With the adoption of the Sustainable Development Goals (SDGs), countries have promised to achieve universal completion of primary and secondary education by 2030. Inclusion is central to the 2030 Agenda for Sustainable Development: no goal will be considered met unless it has been met by everybody. SDG 4 emphasised the need to achieve equal access to all levels of education for vulnerable populations by 2030. It is paramount that programs target persistent disparities in education participation linked to sex, location and wealth, especially at the secondary level.
Marginalised groups, such as girls and disabled students, still have considerably less exposure to education despite overall decreases in global averages of out-of school children. In 2000, 54% of the 375 million out-of-school children, adolescents and youth were female. By 2014, there was virtually no difference in the global rates: 19% of girls of primary and secondary age were out of school, compared to 18% of boys. However, these global averages mask considerable differences at regional and country levels. Girls are more likely to remain completely excluded from education while out-of-school boys stand a greater chance of eventually entering school, despite the efforts and progress made over the past two decades.

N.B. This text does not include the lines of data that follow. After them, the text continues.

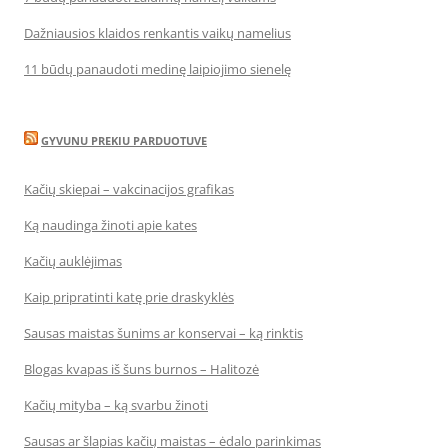
Dažniausios klaidos renkantis vaikų namelius
11 būdų panaudoti medinę laipiojimo sienelę
GYVUNU PREKIU PARDUOTUVE
Kačių skiepai – vakcinacijos grafikas
Ką naudinga žinoti apie kates
Kačių auklėjimas
Kaip pripratinti katę prie draskyklės
Sausas maistas šunims ar konservai – ką rinktis
Blogas kvapas iš šuns burnos – Halitozė
Kačių mityba – ką svarbu žinoti
Sausas ar šlapias kačių maistas – ėdalo parinkimas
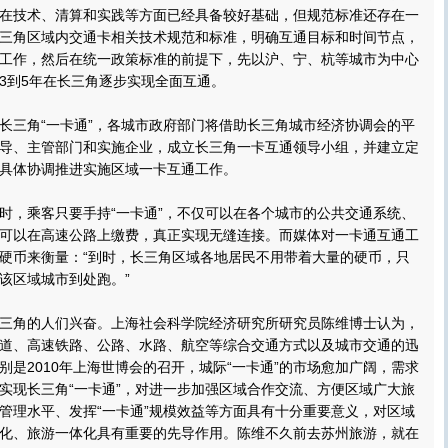
在技术、清算和实践等方面已经具备较好基础，但规范标准还存在一
三角区域内交通卡相关技术规范和标准，明确互通目标和时间节点，
工作，然后在统一政策标准的前提下，先以沪、宁、杭等城市为中心
3到5年在长三角逐步实现全面互通。
三角“一卡通”，各城市政府部门将借助长三角城市经济协调会的平
导、主管部门和实施企业，成立长三角一卡互通领导小组，并建立定
具体协调推进实施区域一卡互通工作。
，乘客只要手持“一卡通”，不仅可以在各个城市的公共交通系统、
可以在高速公路上缴费，真正实现无缝连接。而媒体对一卡通互通工
硬币来衡量：“到时，长三角区域各地居民不用带着大量的硬币，只
该区域城市到处跑。”
角的人们兴奋。上海社会科学院经济研究所研究员陈维博士认为，
道、高速铁路、公路、水路、航空等综合交通方式以及城市交通的迅
别是2010年上海世博会的召开，城际“一卡通”的市场愈加广阔，需求
实现长三角“一卡通”，对进一步加强区域合作交流、方便区域广大旅
管理水平、发挥“一卡通”规模效益等方面具有十分重要意义，对区域
化、旅游一体化具有重要的先导作用。陈维不久前去苏州旅游，就在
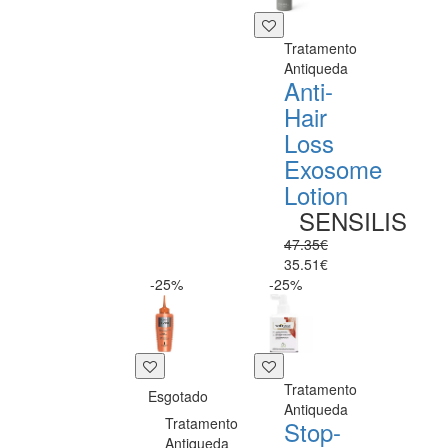
Tratamento
Antiqueda
Anti-
Hair
Loss
Exosome
Lotion
SENSILIS
47.35€
35.51€
-25%
-25%
Tratamento
Esgotado
Antiqueda
Tratamento
Stop-
Antiqueda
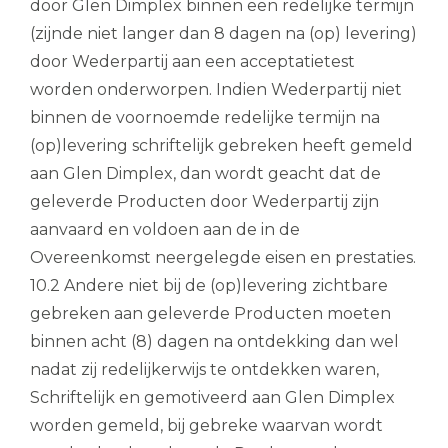
door Glen Dimplex binnen een redelijke termijn
(zijnde niet langer dan 8 dagen na (op) levering)
door Wederpartij aan een acceptatietest
worden onderworpen. Indien Wederpartij niet
binnen de voornoemde redelijke termijn na
(op)levering schriftelijk gebreken heeft gemeld
aan Glen Dimplex, dan wordt geacht dat de
geleverde Producten door Wederpartij zijn
aanvaard en voldoen aan de in de
Overeenkomst neergelegde eisen en prestaties.
10.2 Andere niet bij de (op)levering zichtbare
gebreken aan geleverde Producten moeten
binnen acht (8) dagen na ontdekking dan wel
nadat zij redelijkerwijs te ontdekken waren,
Schriftelijk en gemotiveerd aan Glen Dimplex
worden gemeld, bij gebreke waarvan wordt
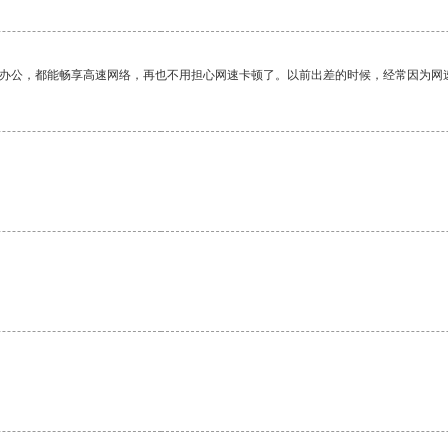
作办公，都能畅享高速网络，再也不用担心网速卡顿了。以前出差的时候，经常因为网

Disparities affecting participation in education also occur at the transition from primary to lower secondary and then to upper secondary education. Out-of-school rates for youth of upper secondary school age are far greater than those for children and adolescents of primary and lower secondary school age. Globally, lower-secondary-age adolescents are nearly twice as likely to be out of school (16%) as primary-age children (9%). Upper-secondary-age youth are four times as likely to be out of school (37%) as children of primary school age.
It is clear that interventions need to reach the most marginalized children and concentrate on ensuring that no-one is left behind.